++++ RECORDS SUPPLIED ++++
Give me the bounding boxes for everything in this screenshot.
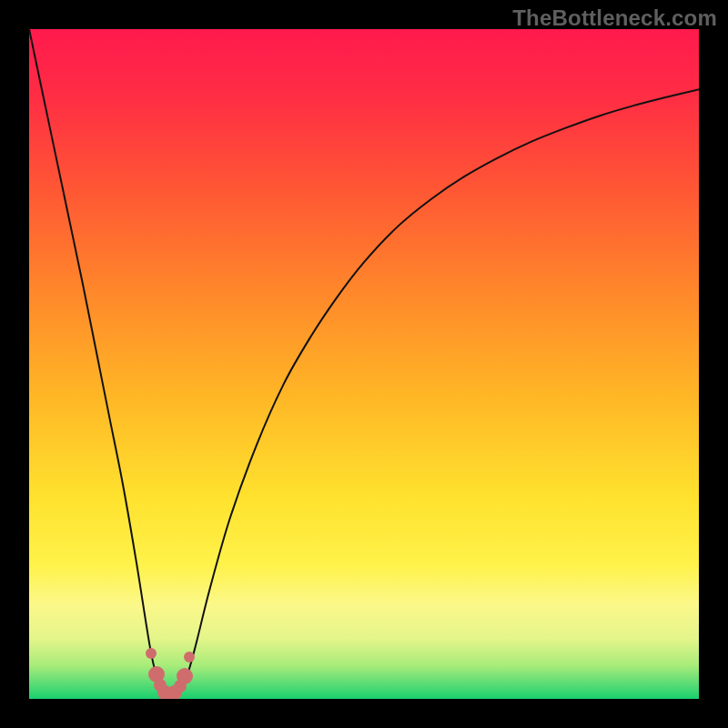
trough-dot <box>177 668 193 684</box>
plot-area <box>29 29 699 699</box>
trough-dot <box>184 652 195 662</box>
trough-dot-group <box>29 29 699 699</box>
trough-dot <box>146 648 157 659</box>
outer-frame: TheBottleneck.com <box>0 0 728 728</box>
watermark-text: TheBottleneck.com <box>512 5 717 31</box>
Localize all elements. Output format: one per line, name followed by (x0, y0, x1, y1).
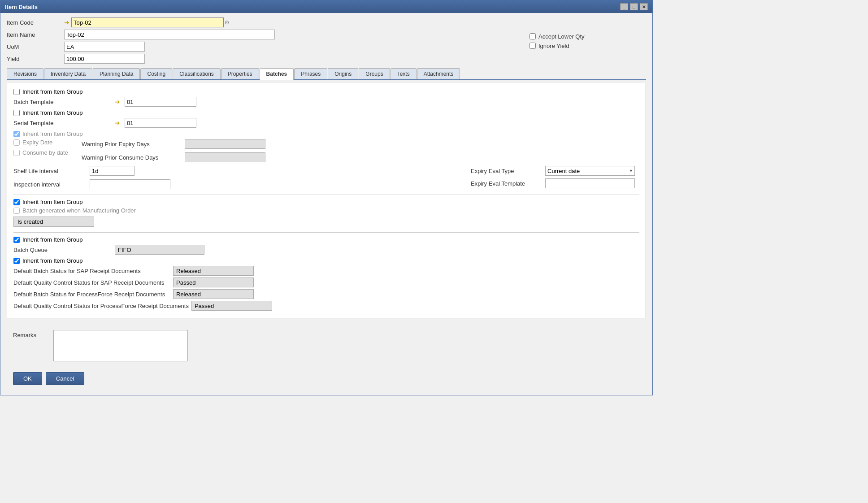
default-qc-pf-label: Default Quality Control Status for Proce… (13, 303, 189, 309)
expiry-eval-type-dropdown-wrap: Current date (545, 166, 635, 176)
warning-expiry-row: Warning Prior Expiry Days (82, 139, 265, 149)
inherit-serial-template-checkbox[interactable] (13, 110, 20, 116)
tab-planning-data[interactable]: Planning Data (93, 68, 140, 79)
batch-generated-checkbox[interactable] (13, 208, 20, 214)
tab-attachments[interactable]: Attachments (417, 68, 460, 79)
item-code-arrow: ➜ (64, 19, 69, 26)
default-batch-pf-input[interactable] (173, 289, 254, 299)
ok-button[interactable]: OK (13, 372, 42, 385)
ignore-yield-row: Ignore Yield (529, 43, 646, 49)
accept-lower-qty-label: Accept Lower Qty (538, 33, 585, 40)
tab-groups[interactable]: Groups (359, 68, 390, 79)
expiry-eval-template-row: Expiry Eval Template (471, 178, 635, 188)
shelf-life-row: Shelf Life interval (13, 166, 170, 176)
default-qc-pf-input[interactable] (191, 301, 272, 311)
tab-classifications[interactable]: Classifications (173, 68, 221, 79)
inherit-serial-template-label: Inherit from Item Group (22, 109, 82, 116)
batches-tab-content: Inherit from Item Group Batch Template ➜… (7, 83, 646, 318)
inherit-default-status-checkbox[interactable] (13, 258, 20, 264)
tab-costing[interactable]: Costing (140, 68, 172, 79)
item-code-input[interactable] (71, 17, 224, 27)
uom-label: UoM (7, 43, 61, 50)
divider-1 (13, 195, 639, 195)
inherit-batch-queue-row: Inherit from Item Group (13, 236, 639, 243)
expiry-consume-section: Expiry Date Consume by date Warning Prio… (13, 139, 639, 164)
batch-queue-row: Batch Queue (13, 245, 639, 255)
batch-template-row: Batch Template ➜ (13, 97, 639, 107)
close-button[interactable]: ✕ (640, 3, 648, 10)
main-content: Item Code ➜ ⊙ Accept Lower Qty Ignore Yi… (0, 13, 652, 395)
default-batch-pf-row: Default Batch Status for ProcessForce Re… (13, 289, 639, 299)
shelf-expiry-section: Shelf Life interval Inspection interval … (13, 166, 639, 191)
inherit-batch-queue-label: Inherit from Item Group (22, 236, 82, 243)
inherit-batch-template-checkbox[interactable] (13, 89, 20, 95)
tab-origins[interactable]: Origins (328, 68, 358, 79)
shelf-life-input[interactable] (90, 166, 135, 176)
cancel-button[interactable]: Cancel (46, 372, 84, 385)
item-name-input[interactable] (64, 30, 275, 39)
inherit-expiry-checkbox[interactable] (13, 131, 20, 137)
batch-queue-label: Batch Queue (13, 247, 112, 253)
inherit-batch-queue-checkbox[interactable] (13, 237, 20, 243)
consume-by-date-row: Consume by date (13, 149, 68, 156)
maximize-button[interactable]: □ (630, 3, 638, 10)
minimize-button[interactable]: _ (620, 3, 628, 10)
batch-generated-row: Batch generated when Manufacturing Order (13, 207, 639, 214)
inspection-label: Inspection interval (13, 181, 85, 188)
inherit-batch-template-row: Inherit from Item Group (13, 88, 639, 95)
ignore-yield-checkbox[interactable] (529, 43, 536, 49)
serial-template-label: Serial Template (13, 120, 112, 126)
remarks-section: Remarks (7, 325, 646, 366)
tab-phrases[interactable]: Phrases (294, 68, 327, 79)
batch-queue-input[interactable] (115, 245, 204, 255)
warning-consume-input[interactable] (185, 152, 265, 162)
warning-expiry-label: Warning Prior Expiry Days (82, 141, 180, 147)
title-bar: Item Details _ □ ✕ (0, 0, 652, 13)
window-title: Item Details (5, 4, 38, 10)
inherit-batch-gen-checkbox[interactable] (13, 199, 20, 205)
uom-input[interactable] (64, 42, 145, 52)
expiry-eval-type-row: Expiry Eval Type Current date (471, 166, 635, 176)
consume-by-date-checkbox[interactable] (13, 150, 20, 156)
inherit-batch-gen-row: Inherit from Item Group (13, 199, 639, 205)
tab-texts[interactable]: Texts (391, 68, 417, 79)
expiry-left-col: Expiry Date Consume by date (13, 139, 68, 164)
window-controls: _ □ ✕ (620, 3, 648, 10)
inherit-expiry-label: Inherit from Item Group (22, 130, 82, 137)
default-qc-receipt-input[interactable] (173, 278, 254, 287)
warning-expiry-input[interactable] (185, 139, 265, 149)
batch-template-label: Batch Template (13, 99, 112, 105)
serial-template-arrow: ➜ (115, 119, 120, 126)
tab-properties[interactable]: Properties (221, 68, 259, 79)
header-right-section: Accept Lower Qty Ignore Yield (512, 32, 646, 49)
shelf-inspect-col: Shelf Life interval Inspection interval (13, 166, 170, 191)
tab-batches[interactable]: Batches (260, 68, 294, 80)
remarks-textarea[interactable] (53, 330, 188, 361)
tab-inventory-data[interactable]: Inventory Data (44, 68, 92, 79)
header-fields: Item Code ➜ ⊙ Accept Lower Qty Ignore Yi… (7, 17, 646, 64)
yield-input[interactable] (64, 54, 145, 64)
expiry-date-row: Expiry Date (13, 139, 68, 146)
accept-lower-qty-row: Accept Lower Qty (529, 33, 646, 40)
batch-generated-label: Batch generated when Manufacturing Order (22, 207, 136, 214)
expiry-eval-template-input[interactable] (545, 178, 635, 188)
tab-revisions[interactable]: Revisions (7, 68, 43, 79)
expiry-date-checkbox[interactable] (13, 139, 20, 146)
footer-buttons: OK Cancel (7, 369, 646, 390)
item-code-icon[interactable]: ⊙ (225, 19, 229, 26)
expiry-date-label: Expiry Date (22, 139, 52, 146)
warning-consume-row: Warning Prior Consume Days (82, 152, 265, 162)
divider-2 (13, 232, 639, 233)
default-batch-receipt-input[interactable] (173, 266, 254, 276)
tab-bar: Revisions Inventory Data Planning Data C… (7, 68, 646, 80)
expiry-eval-template-label: Expiry Eval Template (471, 180, 542, 187)
serial-template-input[interactable] (125, 118, 196, 128)
inherit-batch-gen-label: Inherit from Item Group (22, 199, 82, 205)
consume-by-date-label: Consume by date (22, 149, 68, 156)
expiry-eval-type-select[interactable]: Current date (545, 166, 635, 176)
is-created-box: Is created (13, 217, 94, 227)
default-qc-receipt-row: Default Quality Control Status for SAP R… (13, 278, 639, 287)
inspection-input[interactable] (90, 179, 170, 189)
batch-template-input[interactable] (125, 97, 196, 107)
accept-lower-qty-checkbox[interactable] (529, 33, 536, 39)
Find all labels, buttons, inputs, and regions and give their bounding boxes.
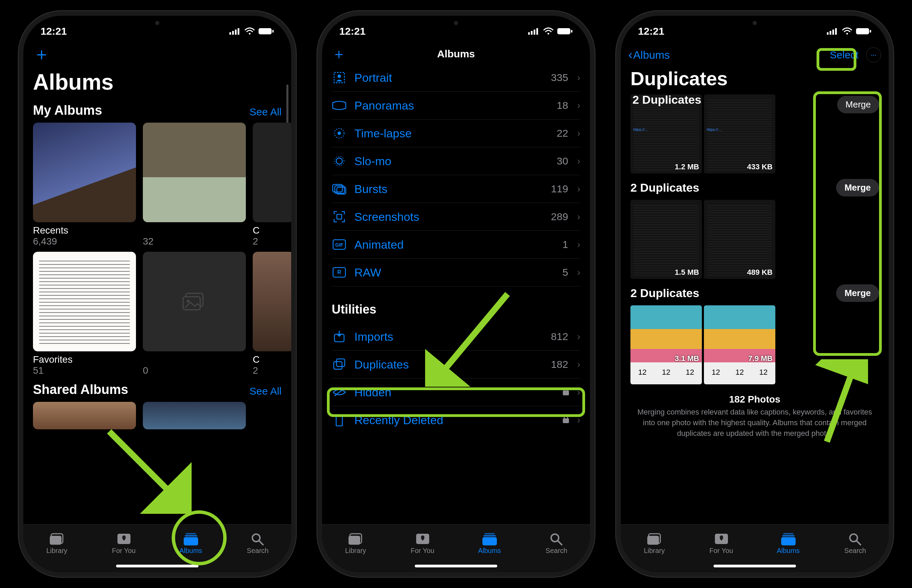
- svg-rect-55: [830, 31, 831, 35]
- album-thumb: [143, 123, 246, 222]
- row-screenshots[interactable]: Screenshots 289 ›: [332, 203, 580, 231]
- tab-foryou[interactable]: For You: [389, 525, 456, 562]
- svg-rect-57: [835, 28, 837, 35]
- tab-albums[interactable]: Albums: [755, 525, 822, 562]
- add-button[interactable]: ＋: [33, 44, 50, 63]
- tab-label: For You: [709, 547, 733, 555]
- add-button[interactable]: ＋: [332, 44, 346, 63]
- duplicate-thumb[interactable]: 1.5 MB: [630, 200, 702, 279]
- home-indicator[interactable]: [713, 565, 796, 567]
- duplicate-thumb[interactable]: 121212 7.9 MB: [704, 305, 775, 384]
- svg-point-28: [337, 132, 341, 135]
- chevron-right-icon: ›: [577, 239, 580, 250]
- heart-icon: ♥: [37, 337, 43, 348]
- annotation-arrow: [806, 359, 868, 449]
- row-slomo[interactable]: Slo-mo 30 ›: [332, 147, 580, 175]
- album-count: 32: [143, 236, 246, 247]
- status-time: 12:21: [40, 26, 67, 37]
- chevron-right-icon: ›: [577, 387, 580, 398]
- tab-foryou[interactable]: For You: [90, 525, 157, 562]
- group-heading: 2 Duplicates: [630, 181, 699, 194]
- more-button[interactable]: ⋯: [866, 47, 881, 63]
- tab-library[interactable]: Library: [621, 525, 688, 562]
- row-timelapse[interactable]: Time-lapse 22 ›: [332, 120, 580, 147]
- tab-label: Library: [345, 547, 366, 555]
- svg-rect-50: [483, 535, 496, 536]
- svg-line-69: [857, 541, 860, 545]
- file-size: 1.5 MB: [675, 268, 699, 277]
- duplicate-thumb[interactable]: https://… 433 KB: [704, 94, 775, 173]
- merge-button[interactable]: Merge: [837, 96, 879, 113]
- tab-foryou[interactable]: For You: [688, 525, 755, 562]
- wifi-icon: [543, 27, 554, 35]
- file-size: 489 KB: [747, 268, 773, 277]
- duplicate-group: 2 Duplicates https://… 1.2 MB https://… …: [621, 93, 889, 173]
- nav-header: ＋ Albums: [322, 43, 590, 64]
- tab-label: For You: [112, 547, 136, 555]
- tab-library[interactable]: Library: [23, 525, 90, 562]
- album-thumb: ♥: [33, 252, 136, 351]
- album-tile[interactable]: 32: [143, 123, 246, 247]
- album-tile[interactable]: C 2: [253, 252, 291, 376]
- file-size: 1.2 MB: [675, 162, 699, 171]
- album-tile-recents[interactable]: Recents 6,439: [33, 123, 136, 247]
- row-animated[interactable]: GIF Animated 1 ›: [332, 231, 580, 258]
- raw-icon: R: [332, 265, 347, 280]
- row-label: Hidden: [354, 386, 555, 399]
- select-button[interactable]: Select: [830, 49, 859, 61]
- merge-button[interactable]: Merge: [836, 284, 879, 302]
- chevron-right-icon: ›: [577, 72, 580, 83]
- duplicate-thumb[interactable]: 489 KB: [704, 200, 775, 279]
- phone-frame-1: 12:21 ＋ Albums My Albums See All Recents…: [23, 16, 291, 572]
- row-panoramas[interactable]: Panoramas 18 ›: [332, 92, 580, 120]
- svg-rect-65: [783, 533, 794, 535]
- chevron-right-icon: ›: [577, 128, 580, 139]
- row-bursts[interactable]: Bursts 119 ›: [332, 175, 580, 203]
- svg-rect-20: [531, 31, 533, 35]
- tab-search[interactable]: Search: [523, 525, 590, 562]
- album-thumb: [253, 123, 291, 222]
- album-tile-empty[interactable]: 0: [143, 252, 246, 376]
- row-recently-deleted[interactable]: Recently Deleted ›: [332, 406, 580, 434]
- tab-search[interactable]: Search: [224, 525, 291, 562]
- svg-rect-16: [184, 537, 198, 545]
- svg-rect-66: [782, 535, 794, 536]
- back-button[interactable]: ‹ Albums: [628, 48, 670, 62]
- album-name: Recents: [33, 225, 136, 236]
- status-time: 12:21: [638, 26, 664, 37]
- row-label: Slo-mo: [354, 155, 549, 168]
- see-all-link[interactable]: See All: [250, 385, 282, 397]
- tab-albums[interactable]: Albums: [157, 525, 224, 562]
- album-tile[interactable]: C 2: [253, 123, 291, 247]
- duplicate-thumb[interactable]: 121212 3.1 MB: [630, 305, 702, 384]
- chevron-right-icon: ›: [577, 211, 580, 222]
- animated-icon: GIF: [332, 237, 347, 252]
- row-portrait[interactable]: Portrait 335 ›: [332, 64, 580, 92]
- portrait-icon: [332, 70, 347, 85]
- scroll-indicator[interactable]: [286, 84, 289, 126]
- chevron-right-icon: ›: [577, 267, 580, 278]
- tab-library[interactable]: Library: [322, 525, 389, 562]
- svg-rect-41: [336, 359, 345, 367]
- album-thumb: [253, 252, 291, 351]
- row-raw[interactable]: R RAW 5 ›: [332, 258, 580, 286]
- album-name: [143, 354, 246, 365]
- file-size: 433 KB: [747, 162, 773, 171]
- see-all-link[interactable]: See All: [250, 106, 282, 118]
- chevron-right-icon: ›: [577, 331, 580, 342]
- group-heading: 2 Duplicates: [633, 93, 701, 107]
- tab-albums[interactable]: Albums: [456, 525, 523, 562]
- tab-search[interactable]: Search: [822, 525, 889, 562]
- annotation-arrow: [425, 287, 521, 387]
- home-indicator[interactable]: [415, 565, 497, 567]
- nav-title: Albums: [437, 48, 475, 60]
- row-count: 182: [551, 359, 568, 370]
- bursts-icon: [332, 181, 347, 197]
- tab-label: Albums: [478, 547, 501, 555]
- album-tile-favorites[interactable]: ♥ Favorites 51: [33, 252, 136, 376]
- svg-rect-49: [484, 533, 495, 535]
- merge-button[interactable]: Merge: [836, 179, 879, 197]
- svg-rect-25: [571, 30, 572, 32]
- album-count: 0: [143, 365, 246, 376]
- home-indicator[interactable]: [116, 565, 199, 567]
++++
- [WHAT THE TASK ASKS]: Copy each line in the entries above where the word "default" shows up.

- [ANSWER TO THIS PROBLEM]:
default-qc-pf-label: Default Quality Control Status for Proce… (13, 303, 189, 309)
default-batch-pf-input[interactable] (173, 289, 254, 299)
default-qc-pf-input[interactable] (191, 301, 272, 311)
inherit-default-status-checkbox[interactable] (13, 258, 20, 264)
default-batch-pf-row: Default Batch Status for ProcessForce Re… (13, 289, 639, 299)
default-qc-receipt-input[interactable] (173, 278, 254, 287)
default-batch-receipt-input[interactable] (173, 266, 254, 276)
default-qc-receipt-row: Default Quality Control Status for SAP R… (13, 278, 639, 287)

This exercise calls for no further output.